Pordenone, sequestrato per estorsione: quattro giovani arrestati
28/05/2026
Un ragazzo di 21 anni sarebbe stato attirato con un pretesto fuori dalla struttura in cui si trovava, accerchiato, minacciato anche con armi e costretto a salire su un’auto per ottenere denaro dal padre. È il cuore dell’operazione “Ricatto di Sangue”, che ha portato a quattro arresti, tra cui un minorenne, nei confronti di giovani ritenuti responsabili, a vario titolo, del reato di sequestro di persona a scopo di estorsione. L’indagine è stata coordinata dalla Direzione Distrettuale Antimafia di Trieste e condotta dalla Squadra Mobile di Pordenone.

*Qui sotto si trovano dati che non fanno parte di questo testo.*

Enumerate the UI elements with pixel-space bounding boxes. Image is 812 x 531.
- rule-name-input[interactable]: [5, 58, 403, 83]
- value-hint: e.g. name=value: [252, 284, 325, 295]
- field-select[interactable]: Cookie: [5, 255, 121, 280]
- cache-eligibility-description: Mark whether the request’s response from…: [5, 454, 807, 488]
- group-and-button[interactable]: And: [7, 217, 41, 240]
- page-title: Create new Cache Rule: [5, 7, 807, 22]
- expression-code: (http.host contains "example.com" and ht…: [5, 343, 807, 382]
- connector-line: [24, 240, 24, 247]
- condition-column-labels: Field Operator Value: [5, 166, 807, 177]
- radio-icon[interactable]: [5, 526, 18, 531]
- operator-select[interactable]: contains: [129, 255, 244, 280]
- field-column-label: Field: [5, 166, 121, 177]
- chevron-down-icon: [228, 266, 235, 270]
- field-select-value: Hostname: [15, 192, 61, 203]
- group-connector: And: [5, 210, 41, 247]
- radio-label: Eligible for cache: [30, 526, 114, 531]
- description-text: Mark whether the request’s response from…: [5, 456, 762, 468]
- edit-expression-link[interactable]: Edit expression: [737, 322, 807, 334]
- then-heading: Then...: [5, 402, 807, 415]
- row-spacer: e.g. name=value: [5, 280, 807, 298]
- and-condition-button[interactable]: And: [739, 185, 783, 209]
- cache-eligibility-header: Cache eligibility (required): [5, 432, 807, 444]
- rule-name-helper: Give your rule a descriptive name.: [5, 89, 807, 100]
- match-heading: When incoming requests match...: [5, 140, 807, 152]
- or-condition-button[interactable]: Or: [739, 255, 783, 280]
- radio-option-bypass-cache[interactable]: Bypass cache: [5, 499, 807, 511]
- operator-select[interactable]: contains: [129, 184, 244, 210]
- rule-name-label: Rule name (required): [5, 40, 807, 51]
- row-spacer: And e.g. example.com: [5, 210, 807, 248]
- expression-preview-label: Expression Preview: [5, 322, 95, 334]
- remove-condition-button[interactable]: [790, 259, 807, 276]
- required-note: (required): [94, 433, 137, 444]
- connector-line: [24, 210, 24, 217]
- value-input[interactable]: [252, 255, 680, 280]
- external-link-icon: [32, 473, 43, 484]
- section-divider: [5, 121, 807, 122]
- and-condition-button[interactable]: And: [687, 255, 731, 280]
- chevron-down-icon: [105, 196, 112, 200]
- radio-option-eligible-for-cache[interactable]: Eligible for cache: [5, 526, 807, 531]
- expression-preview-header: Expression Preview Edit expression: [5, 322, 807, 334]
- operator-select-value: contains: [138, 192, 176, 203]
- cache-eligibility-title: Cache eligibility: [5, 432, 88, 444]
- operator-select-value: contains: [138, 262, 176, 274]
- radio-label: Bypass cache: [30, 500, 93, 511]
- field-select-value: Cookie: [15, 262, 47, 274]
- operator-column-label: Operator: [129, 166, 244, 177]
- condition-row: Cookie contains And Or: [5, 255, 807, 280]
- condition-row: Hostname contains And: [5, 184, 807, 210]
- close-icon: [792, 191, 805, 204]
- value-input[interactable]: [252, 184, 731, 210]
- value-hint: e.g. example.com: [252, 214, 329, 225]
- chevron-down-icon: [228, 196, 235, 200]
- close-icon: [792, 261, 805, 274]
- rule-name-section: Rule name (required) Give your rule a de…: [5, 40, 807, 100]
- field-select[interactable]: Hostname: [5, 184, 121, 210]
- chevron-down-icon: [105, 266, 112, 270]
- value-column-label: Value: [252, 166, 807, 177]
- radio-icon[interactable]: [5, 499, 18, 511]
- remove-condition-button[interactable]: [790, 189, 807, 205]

La trappola e la telefonata al padre
Secondo quanto ricostruito dagli investigatori, la vittima sarebbe stata fatta uscire con un pretesto e poi bloccata da quattro persone. Il gruppo l’avrebbe costretta con la forza a salire a bordo di un’autovettura, trattenendola contro la sua volontà e sottoponendola a minacce e violenze.

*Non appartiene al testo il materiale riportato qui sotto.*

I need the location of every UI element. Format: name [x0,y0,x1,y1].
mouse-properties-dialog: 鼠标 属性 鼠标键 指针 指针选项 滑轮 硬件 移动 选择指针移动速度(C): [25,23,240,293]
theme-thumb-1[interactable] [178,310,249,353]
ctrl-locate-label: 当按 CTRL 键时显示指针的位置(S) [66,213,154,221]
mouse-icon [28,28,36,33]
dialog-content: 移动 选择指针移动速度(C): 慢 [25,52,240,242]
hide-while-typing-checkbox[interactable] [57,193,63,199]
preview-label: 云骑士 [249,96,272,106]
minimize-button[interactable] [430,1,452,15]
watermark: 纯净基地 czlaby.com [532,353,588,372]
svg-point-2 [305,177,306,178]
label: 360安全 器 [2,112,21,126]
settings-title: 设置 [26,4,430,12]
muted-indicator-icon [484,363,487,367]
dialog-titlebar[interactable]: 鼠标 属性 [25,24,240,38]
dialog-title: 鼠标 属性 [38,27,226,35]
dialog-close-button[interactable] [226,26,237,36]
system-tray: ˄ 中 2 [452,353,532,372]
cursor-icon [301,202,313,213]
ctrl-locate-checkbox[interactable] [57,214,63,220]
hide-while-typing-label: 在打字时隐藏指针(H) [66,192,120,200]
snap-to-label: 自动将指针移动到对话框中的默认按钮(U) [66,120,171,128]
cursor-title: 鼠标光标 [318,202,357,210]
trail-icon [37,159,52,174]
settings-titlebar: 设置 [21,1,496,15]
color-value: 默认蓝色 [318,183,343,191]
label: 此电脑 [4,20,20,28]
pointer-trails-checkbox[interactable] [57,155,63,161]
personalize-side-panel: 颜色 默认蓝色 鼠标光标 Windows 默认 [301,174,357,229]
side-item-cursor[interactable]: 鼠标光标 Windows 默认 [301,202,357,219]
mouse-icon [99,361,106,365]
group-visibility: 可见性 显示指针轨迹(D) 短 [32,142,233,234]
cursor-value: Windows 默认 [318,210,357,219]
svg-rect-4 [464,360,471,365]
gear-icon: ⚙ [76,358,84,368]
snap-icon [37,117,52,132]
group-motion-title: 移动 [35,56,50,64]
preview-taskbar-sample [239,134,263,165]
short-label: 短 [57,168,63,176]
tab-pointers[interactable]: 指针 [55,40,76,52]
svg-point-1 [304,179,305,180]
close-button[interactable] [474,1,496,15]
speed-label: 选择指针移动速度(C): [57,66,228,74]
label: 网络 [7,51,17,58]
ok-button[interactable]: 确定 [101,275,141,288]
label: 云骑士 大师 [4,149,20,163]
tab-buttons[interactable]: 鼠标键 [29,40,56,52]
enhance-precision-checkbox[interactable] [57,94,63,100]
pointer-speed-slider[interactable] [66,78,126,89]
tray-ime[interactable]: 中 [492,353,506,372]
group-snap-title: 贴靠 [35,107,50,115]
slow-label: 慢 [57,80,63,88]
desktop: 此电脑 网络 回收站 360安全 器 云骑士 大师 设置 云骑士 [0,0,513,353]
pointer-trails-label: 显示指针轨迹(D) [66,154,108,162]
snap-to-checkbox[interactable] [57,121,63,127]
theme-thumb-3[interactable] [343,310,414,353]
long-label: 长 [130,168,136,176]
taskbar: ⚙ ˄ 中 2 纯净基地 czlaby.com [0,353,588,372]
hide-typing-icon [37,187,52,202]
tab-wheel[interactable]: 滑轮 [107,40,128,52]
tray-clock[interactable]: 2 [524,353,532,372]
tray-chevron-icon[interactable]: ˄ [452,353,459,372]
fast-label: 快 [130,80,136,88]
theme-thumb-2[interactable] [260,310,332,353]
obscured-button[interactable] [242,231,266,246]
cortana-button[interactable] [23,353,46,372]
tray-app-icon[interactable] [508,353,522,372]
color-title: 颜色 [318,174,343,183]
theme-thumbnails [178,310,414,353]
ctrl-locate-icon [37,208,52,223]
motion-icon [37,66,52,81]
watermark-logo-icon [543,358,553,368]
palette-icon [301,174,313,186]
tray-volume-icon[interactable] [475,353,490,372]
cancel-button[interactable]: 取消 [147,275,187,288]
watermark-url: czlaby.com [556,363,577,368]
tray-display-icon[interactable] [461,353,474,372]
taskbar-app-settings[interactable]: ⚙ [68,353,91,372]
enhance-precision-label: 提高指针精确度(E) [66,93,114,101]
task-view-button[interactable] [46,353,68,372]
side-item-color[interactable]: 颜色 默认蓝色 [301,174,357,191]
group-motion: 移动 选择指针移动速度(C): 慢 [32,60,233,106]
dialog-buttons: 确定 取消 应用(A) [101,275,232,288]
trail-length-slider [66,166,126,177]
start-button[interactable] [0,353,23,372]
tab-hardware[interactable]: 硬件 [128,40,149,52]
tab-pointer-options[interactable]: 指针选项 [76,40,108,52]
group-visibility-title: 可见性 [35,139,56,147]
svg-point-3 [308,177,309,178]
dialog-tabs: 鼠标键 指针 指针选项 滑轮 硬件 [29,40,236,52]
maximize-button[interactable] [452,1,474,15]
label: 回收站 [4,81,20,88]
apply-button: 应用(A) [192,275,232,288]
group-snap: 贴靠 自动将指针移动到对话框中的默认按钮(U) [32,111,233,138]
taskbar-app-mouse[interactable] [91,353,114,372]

Il sequestro avrebbe avuto un obiettivo preciso: ottenere denaro facendo leva sul rapporto tra padre e figlio. Sotto pressione, il 21enne sarebbe stato obbligato a chiamare il genitore in vivavoce, chiedendo aiuto e sollecitando la consegna immediata dei soldi. Una richiesta drammatica, pronunciata mentre il giovane si trovava in pericolo e mentre gli aggressori continuavano a esercitare pressione su di lui.

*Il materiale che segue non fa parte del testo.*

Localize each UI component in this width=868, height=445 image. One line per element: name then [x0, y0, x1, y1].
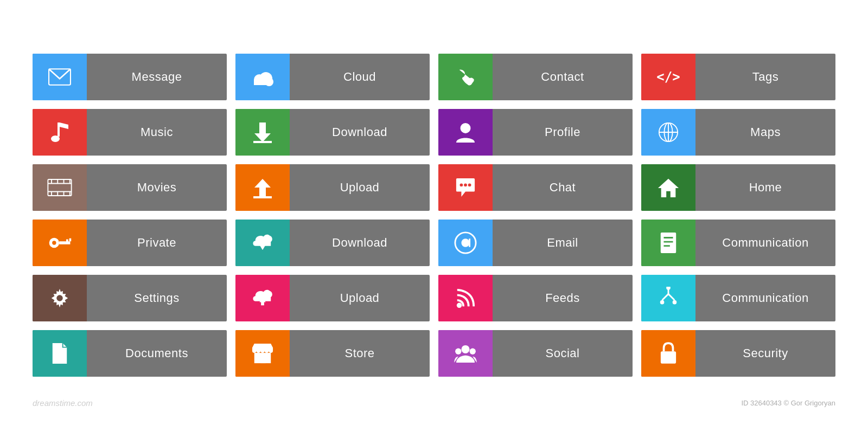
upload1-icon: [235, 164, 290, 211]
tile-message[interactable]: Message: [33, 54, 227, 100]
tile-email[interactable]: Email: [438, 220, 633, 266]
email-label: Email: [493, 220, 633, 266]
svg-rect-52: [261, 301, 264, 306]
store-icon: [235, 330, 290, 377]
svg-line-55: [662, 294, 668, 300]
svg-point-63: [455, 349, 461, 354]
svg-rect-40: [261, 241, 264, 246]
home-icon: [641, 164, 695, 211]
svg-rect-10: [253, 141, 272, 143]
settings-label: Settings: [87, 275, 227, 321]
svg-point-35: [52, 241, 56, 244]
svg-marker-6: [60, 122, 68, 129]
social-label: Social: [493, 330, 633, 377]
svg-point-57: [666, 287, 671, 290]
tile-social[interactable]: Social: [438, 330, 633, 377]
tile-profile[interactable]: Profile: [438, 109, 633, 156]
svg-rect-38: [69, 238, 72, 242]
store-label: Store: [290, 330, 430, 377]
music-label: Music: [87, 109, 227, 156]
tile-security[interactable]: Security: [641, 330, 835, 377]
svg-marker-33: [658, 179, 679, 197]
tile-feeds[interactable]: Feeds: [438, 275, 633, 321]
tags-label: Tags: [695, 54, 835, 100]
upload2-icon: [235, 275, 290, 321]
svg-rect-61: [260, 357, 266, 363]
svg-point-30: [460, 183, 463, 186]
tile-tags[interactable]: </>Tags: [641, 54, 835, 100]
svg-rect-44: [661, 233, 676, 253]
tile-upload1[interactable]: Upload: [235, 164, 430, 211]
communication1-icon: [641, 220, 695, 266]
tile-private[interactable]: Private: [33, 220, 227, 266]
download2-label: Download: [290, 220, 430, 266]
tile-contact[interactable]: Contact: [438, 54, 633, 100]
tile-grid: MessageCloudContact</>TagsMusicDownloadP…: [0, 32, 868, 398]
contact-icon: [438, 54, 493, 100]
security-label: Security: [695, 330, 835, 377]
tile-cloud[interactable]: Cloud: [235, 54, 430, 100]
message-label: Message: [87, 54, 227, 100]
svg-marker-9: [254, 133, 271, 142]
svg-point-42: [461, 238, 469, 247]
communication2-icon: [641, 275, 695, 321]
svg-point-53: [457, 303, 462, 308]
tile-upload2[interactable]: Upload: [235, 275, 430, 321]
tile-settings[interactable]: Settings: [33, 275, 227, 321]
message-icon: [33, 54, 87, 100]
social-icon: [438, 330, 493, 377]
download2-icon: [235, 220, 290, 266]
svg-point-62: [461, 345, 469, 353]
chat-label: Chat: [493, 164, 633, 211]
feeds-label: Feeds: [493, 275, 633, 321]
communication1-label: Communication: [695, 220, 835, 266]
home-label: Home: [695, 164, 835, 211]
security-icon: [641, 330, 695, 377]
svg-rect-29: [253, 196, 272, 198]
tile-communication1[interactable]: Communication: [641, 220, 835, 266]
watermark-bar: dreamstime.com ID 32640343 © Gor Grigory…: [0, 398, 868, 413]
svg-rect-4: [254, 80, 271, 85]
upload1-label: Upload: [290, 164, 430, 211]
svg-rect-8: [259, 122, 266, 134]
tile-music[interactable]: Music: [33, 109, 227, 156]
contact-label: Contact: [493, 54, 633, 100]
svg-marker-28: [254, 179, 271, 188]
cloud-icon: [235, 54, 290, 100]
email-icon: [438, 220, 493, 266]
documents-icon: [33, 330, 87, 377]
chat-icon: [438, 164, 493, 211]
svg-point-31: [464, 183, 467, 186]
svg-point-7: [51, 136, 60, 142]
music-icon: [33, 109, 87, 156]
tile-chat[interactable]: Chat: [438, 164, 633, 211]
svg-point-50: [56, 295, 62, 301]
download1-label: Download: [290, 109, 430, 156]
svg-point-58: [660, 300, 665, 305]
tile-documents[interactable]: Documents: [33, 330, 227, 377]
svg-rect-5: [58, 122, 60, 137]
profile-icon: [438, 109, 493, 156]
feeds-icon: [438, 275, 493, 321]
tile-communication2[interactable]: Communication: [641, 275, 835, 321]
tile-home[interactable]: Home: [641, 164, 835, 211]
svg-point-59: [673, 300, 677, 305]
movies-icon: [33, 164, 87, 211]
svg-point-66: [666, 356, 671, 360]
svg-rect-37: [66, 240, 68, 243]
settings-icon: [33, 275, 87, 321]
tile-maps[interactable]: Maps: [641, 109, 835, 156]
svg-rect-36: [59, 241, 70, 244]
profile-label: Profile: [493, 109, 633, 156]
tile-download2[interactable]: Download: [235, 220, 430, 266]
tile-store[interactable]: Store: [235, 330, 430, 377]
svg-point-11: [461, 123, 471, 133]
upload2-label: Upload: [290, 275, 430, 321]
private-label: Private: [87, 220, 227, 266]
tile-movies[interactable]: Movies: [33, 164, 227, 211]
svg-line-56: [668, 294, 674, 300]
svg-point-64: [470, 349, 476, 354]
movies-label: Movies: [87, 164, 227, 211]
tags-icon: </>: [641, 54, 695, 100]
tile-download1[interactable]: Download: [235, 109, 430, 156]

Determinante è stata la reazione del padre. Compresa la gravità della situazione dalla voce del figlio, l’uomo si è precipitato in piena notte nel luogo indicato e ha consegnato il denaro richiesto, con l’unico obiettivo di ottenere la liberazione del ragazzo.
Chat, telecamere e perquisizioni
Dopo la segnalazione, la Squadra Mobile di Pordenone ha avviato un’attività investigativa serrata. L’analisi delle chat di messaggistica e dei sistemi di videosorveglianza ha consentito agli investigatori di ricostruire in tempi rapidi la dinamica dei fatti e di identificare i quattro presunti responsabili.
Al momento dell’esecuzione delle misure cautelari, sono state effettuate perquisizioni personali e locali con il supporto delle unità cinofile della Polizia locale di Pordenone. Gli accertamenti hanno contribuito a rafforzare il quadro indiziario, definito grave, preciso e concordante dagli investigatori.
L’operazione ha permesso di far emergere un episodio particolarmente violento, nel quale la vittima sarebbe stata privata della libertà personale e usata come strumento per piegare la volontà del padre attraverso paura, minacce e aggressioni.
Il profilo del gruppo e il ruolo dei social
Il quadro emerso dalle indagini viene considerato allarmante. I quattro giovani, già noti alle forze dell’ordine, avrebbero agito con spregiudicatezza e disinvoltura criminale, mostrando una forte inclinazione alla sopraffazione e all’uso della violenza.
Secondo gli investigatori, alcuni componenti del gruppo erano soliti vantarsi sui social network, pubblicando immagini in cui esibivano armi da taglio e atteggiamenti aggressivi. Elementi che, letti insieme alla dinamica del sequestro, restituiscono il profilo di un contesto giovanile segnato da condotte intimidatorie e da un preoccupante rapporto con la violenza.
Il procedimento si trova nella fase delle indagini preliminari. Le responsabilità individuali dovranno essere accertate nelle successive fasi giudiziarie e, per tutti gli indagati, resta valido il principio di presunzione di innocenza fino a eventuale sentenza definitiva di condanna.